Nope. The hardest for me is making myself do it, and that problem isn’t sequestered to the writing sphere. I’ve always struggled with motivation, with setting habits and goals and sticking to them. I’m not quite sure where I developed this problem, my manic depression.

But I’m understanding and accepting that to overcome that issue, I have to take care of it one small step, one day at a time. Working on yourself and being patient will show change bloom from the inside out. Changes can’t be made overnight. I think this is where the writing advice of “it’s not a race, it’s a marathon” comes in.

This all coincides with a book I’m reading called Atomic Habits by James Clear. I became fed up and tired of my inability to keep to a routine and to have a stable mood and productivity level. Out of compulsion, I bought the book, and I’m not even a third through it and it’s made me realize a lot of things about what I’ve done wrong.

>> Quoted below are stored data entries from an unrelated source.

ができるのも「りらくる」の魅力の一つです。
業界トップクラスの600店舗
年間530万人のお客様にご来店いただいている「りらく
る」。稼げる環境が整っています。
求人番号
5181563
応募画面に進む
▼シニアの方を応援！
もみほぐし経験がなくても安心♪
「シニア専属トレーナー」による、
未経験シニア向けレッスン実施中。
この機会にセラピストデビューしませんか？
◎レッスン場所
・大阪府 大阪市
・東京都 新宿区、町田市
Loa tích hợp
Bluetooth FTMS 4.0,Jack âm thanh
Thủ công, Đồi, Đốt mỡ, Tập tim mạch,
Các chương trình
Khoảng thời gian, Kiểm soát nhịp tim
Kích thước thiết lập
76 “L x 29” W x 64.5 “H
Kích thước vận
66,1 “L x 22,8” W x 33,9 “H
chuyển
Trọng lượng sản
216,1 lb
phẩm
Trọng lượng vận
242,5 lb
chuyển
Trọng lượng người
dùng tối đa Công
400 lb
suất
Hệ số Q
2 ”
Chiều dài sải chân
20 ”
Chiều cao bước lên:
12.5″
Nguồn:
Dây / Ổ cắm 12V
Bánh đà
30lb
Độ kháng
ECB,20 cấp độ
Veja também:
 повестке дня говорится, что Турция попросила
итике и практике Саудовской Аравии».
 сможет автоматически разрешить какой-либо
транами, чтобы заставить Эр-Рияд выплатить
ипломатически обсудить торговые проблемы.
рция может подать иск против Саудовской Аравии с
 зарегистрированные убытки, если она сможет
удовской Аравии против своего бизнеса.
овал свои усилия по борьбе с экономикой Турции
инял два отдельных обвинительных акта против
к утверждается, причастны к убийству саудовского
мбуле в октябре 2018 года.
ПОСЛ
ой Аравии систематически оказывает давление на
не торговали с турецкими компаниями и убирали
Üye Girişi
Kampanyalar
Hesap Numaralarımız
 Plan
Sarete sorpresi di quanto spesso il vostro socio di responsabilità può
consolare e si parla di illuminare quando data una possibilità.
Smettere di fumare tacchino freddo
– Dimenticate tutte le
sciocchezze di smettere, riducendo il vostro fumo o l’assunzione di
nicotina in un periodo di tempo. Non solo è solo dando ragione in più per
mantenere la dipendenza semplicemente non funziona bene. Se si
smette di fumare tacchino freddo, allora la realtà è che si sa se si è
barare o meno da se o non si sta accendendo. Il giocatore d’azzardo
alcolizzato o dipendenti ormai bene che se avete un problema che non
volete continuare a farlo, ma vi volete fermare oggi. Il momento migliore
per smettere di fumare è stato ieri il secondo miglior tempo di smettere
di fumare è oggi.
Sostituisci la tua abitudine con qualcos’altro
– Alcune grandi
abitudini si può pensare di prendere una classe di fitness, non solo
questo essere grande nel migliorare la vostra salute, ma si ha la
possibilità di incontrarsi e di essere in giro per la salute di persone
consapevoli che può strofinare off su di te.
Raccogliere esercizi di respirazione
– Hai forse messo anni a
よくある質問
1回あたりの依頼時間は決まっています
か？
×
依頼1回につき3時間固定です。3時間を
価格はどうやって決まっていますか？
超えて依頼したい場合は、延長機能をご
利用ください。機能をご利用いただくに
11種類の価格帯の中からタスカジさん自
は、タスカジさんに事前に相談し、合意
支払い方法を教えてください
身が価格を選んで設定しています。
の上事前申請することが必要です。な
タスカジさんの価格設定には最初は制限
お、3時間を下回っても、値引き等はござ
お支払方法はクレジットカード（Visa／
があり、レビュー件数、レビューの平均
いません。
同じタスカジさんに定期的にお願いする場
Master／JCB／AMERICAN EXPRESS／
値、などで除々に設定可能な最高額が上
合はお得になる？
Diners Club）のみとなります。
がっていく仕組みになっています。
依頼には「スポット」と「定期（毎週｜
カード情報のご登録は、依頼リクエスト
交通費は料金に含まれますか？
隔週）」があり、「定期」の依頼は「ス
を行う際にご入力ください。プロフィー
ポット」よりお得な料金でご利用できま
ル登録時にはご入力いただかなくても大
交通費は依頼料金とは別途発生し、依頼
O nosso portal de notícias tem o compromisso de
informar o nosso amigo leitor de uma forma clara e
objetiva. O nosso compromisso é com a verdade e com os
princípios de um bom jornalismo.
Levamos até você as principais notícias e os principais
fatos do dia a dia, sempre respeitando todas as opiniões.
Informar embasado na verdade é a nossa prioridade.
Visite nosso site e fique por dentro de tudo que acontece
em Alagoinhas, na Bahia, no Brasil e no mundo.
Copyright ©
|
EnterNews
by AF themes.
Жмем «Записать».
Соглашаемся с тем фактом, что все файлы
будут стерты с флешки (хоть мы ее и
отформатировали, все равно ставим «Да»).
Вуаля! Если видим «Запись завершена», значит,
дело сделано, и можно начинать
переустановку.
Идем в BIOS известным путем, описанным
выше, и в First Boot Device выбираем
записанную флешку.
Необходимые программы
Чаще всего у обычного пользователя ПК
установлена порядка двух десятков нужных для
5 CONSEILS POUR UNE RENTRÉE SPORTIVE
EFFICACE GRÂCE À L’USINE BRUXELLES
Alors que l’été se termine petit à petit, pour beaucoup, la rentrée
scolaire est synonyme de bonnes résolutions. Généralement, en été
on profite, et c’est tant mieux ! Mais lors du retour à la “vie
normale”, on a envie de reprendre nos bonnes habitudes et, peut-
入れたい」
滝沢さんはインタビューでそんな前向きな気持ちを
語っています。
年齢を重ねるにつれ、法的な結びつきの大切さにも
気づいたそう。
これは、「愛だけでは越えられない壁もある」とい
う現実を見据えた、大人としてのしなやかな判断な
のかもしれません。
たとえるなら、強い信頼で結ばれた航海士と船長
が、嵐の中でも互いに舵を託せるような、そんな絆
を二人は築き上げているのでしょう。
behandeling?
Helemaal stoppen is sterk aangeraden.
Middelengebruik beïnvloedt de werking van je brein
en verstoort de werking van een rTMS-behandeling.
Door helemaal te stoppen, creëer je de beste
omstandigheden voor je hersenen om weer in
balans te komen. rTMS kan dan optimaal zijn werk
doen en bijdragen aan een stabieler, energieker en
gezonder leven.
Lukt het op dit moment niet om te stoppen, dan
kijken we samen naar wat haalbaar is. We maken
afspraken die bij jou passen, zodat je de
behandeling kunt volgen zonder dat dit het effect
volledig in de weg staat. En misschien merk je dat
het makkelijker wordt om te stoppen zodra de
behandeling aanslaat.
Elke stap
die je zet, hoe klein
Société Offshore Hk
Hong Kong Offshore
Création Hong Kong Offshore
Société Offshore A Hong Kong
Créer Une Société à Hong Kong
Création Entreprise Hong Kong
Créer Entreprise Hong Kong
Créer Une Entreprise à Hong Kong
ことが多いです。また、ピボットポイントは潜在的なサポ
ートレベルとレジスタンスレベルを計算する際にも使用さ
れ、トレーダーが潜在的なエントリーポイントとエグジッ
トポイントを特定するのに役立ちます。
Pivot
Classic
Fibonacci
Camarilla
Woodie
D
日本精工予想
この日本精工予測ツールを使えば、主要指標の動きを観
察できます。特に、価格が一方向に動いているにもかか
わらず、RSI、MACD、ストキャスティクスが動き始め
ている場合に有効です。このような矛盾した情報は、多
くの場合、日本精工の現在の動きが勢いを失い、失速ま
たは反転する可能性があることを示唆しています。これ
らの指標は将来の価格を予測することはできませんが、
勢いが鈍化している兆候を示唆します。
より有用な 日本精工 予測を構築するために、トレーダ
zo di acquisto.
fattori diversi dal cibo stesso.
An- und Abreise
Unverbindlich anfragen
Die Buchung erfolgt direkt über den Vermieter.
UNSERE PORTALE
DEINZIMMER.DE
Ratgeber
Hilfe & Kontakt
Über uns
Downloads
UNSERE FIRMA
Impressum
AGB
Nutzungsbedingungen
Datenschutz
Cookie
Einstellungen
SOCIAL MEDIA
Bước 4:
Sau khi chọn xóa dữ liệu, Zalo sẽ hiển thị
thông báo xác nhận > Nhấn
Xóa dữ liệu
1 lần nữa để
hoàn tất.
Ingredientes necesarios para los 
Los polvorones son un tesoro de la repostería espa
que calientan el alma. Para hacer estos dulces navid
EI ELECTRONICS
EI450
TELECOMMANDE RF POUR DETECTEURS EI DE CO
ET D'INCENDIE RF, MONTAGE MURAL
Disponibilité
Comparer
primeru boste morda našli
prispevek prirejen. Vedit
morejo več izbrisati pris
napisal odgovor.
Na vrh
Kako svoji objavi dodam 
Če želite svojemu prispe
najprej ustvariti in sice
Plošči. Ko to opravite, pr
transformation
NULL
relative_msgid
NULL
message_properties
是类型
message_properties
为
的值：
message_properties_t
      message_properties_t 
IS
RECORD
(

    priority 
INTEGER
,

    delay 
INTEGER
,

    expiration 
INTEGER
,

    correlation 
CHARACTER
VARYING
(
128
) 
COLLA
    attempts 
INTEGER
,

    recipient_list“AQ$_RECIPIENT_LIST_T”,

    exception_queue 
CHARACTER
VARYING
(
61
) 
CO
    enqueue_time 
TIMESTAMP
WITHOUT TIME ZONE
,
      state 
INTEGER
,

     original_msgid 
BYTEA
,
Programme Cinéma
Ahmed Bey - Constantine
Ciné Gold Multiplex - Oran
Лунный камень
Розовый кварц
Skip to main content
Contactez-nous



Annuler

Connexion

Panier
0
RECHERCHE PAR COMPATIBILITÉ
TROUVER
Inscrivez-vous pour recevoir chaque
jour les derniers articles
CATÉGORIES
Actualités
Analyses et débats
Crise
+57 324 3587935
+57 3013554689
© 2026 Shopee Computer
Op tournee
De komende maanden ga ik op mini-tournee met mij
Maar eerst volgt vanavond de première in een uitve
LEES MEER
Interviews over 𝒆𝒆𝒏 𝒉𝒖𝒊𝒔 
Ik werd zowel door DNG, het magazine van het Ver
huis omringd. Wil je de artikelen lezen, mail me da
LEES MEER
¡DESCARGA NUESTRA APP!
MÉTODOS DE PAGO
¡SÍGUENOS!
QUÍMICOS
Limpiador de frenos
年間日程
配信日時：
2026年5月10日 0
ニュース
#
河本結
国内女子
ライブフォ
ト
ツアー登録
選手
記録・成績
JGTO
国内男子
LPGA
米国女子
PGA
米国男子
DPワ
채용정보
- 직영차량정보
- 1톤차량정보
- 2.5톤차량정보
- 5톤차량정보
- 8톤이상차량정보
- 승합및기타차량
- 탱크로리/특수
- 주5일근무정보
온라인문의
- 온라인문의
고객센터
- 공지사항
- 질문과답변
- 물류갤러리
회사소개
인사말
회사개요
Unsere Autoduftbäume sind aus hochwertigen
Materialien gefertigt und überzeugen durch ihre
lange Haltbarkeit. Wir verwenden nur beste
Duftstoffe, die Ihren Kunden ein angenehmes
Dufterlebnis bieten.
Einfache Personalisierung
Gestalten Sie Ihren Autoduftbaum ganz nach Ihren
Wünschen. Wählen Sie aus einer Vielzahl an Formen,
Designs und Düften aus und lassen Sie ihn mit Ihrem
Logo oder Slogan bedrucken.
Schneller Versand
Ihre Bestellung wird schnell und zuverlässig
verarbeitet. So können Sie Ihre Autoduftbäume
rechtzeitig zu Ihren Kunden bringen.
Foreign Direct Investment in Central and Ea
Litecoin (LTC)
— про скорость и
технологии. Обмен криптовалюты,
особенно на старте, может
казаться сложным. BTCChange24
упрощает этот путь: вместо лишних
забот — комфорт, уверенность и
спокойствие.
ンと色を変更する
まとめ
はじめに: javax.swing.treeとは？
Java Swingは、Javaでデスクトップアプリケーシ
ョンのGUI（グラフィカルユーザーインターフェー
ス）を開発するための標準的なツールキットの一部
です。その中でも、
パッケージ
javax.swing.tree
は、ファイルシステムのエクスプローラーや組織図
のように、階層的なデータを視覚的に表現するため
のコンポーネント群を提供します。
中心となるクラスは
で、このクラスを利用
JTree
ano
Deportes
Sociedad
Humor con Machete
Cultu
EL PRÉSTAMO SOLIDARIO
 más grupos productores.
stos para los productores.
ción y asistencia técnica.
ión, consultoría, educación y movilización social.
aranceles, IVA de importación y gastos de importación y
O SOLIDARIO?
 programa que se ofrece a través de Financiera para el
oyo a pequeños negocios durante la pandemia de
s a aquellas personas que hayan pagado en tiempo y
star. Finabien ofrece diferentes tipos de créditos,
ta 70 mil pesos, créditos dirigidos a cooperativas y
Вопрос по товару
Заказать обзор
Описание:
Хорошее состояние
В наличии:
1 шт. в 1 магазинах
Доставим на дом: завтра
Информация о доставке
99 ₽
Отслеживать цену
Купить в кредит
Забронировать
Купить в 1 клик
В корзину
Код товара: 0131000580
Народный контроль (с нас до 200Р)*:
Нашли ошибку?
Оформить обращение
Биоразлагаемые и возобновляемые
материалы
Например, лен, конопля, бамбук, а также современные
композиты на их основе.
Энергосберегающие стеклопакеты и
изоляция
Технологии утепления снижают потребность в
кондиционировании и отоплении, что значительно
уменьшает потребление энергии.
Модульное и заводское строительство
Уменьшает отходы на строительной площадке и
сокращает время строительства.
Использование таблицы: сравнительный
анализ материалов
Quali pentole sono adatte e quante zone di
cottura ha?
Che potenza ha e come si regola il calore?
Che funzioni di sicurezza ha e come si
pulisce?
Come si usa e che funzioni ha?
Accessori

It’s a development. It will take time, but I believe that the only way that I can achieve my career goals is to live and breathe as an author. Even since I started publishing, I’ve always thought of it as a side gig.

But this month, I’ve gotten two BookBub Feature Deals — one for my first series’ complete box set, and another for a New Release Feature for my upcoming series. Already, I’m being told that I shouldn’t see it as a side gig. I just need to believe it for myself.

And after all that rambling, I think the real issue for motivation is faith in yourself to stick to it. Ultimately, I dug deep inside during this last depressive low and realized I had no confidence and belief in myself. Nothing that kept me focused on my accomplishments and my goals. Nothing to change my bad habits. Nothing to make me a better person. I had to develop that confidence and belief. I had to trust that I was in fact, a good writer, a worthy author, and an overall productive person. Taking on that persona is still not an overnight transformation, but I’m seeing the fruits of my efforts slowly bloom.

Stay motivated. Believe that you can do it. Commit to one step toward that goal every day. You’ll get there with patience and trust in yourself.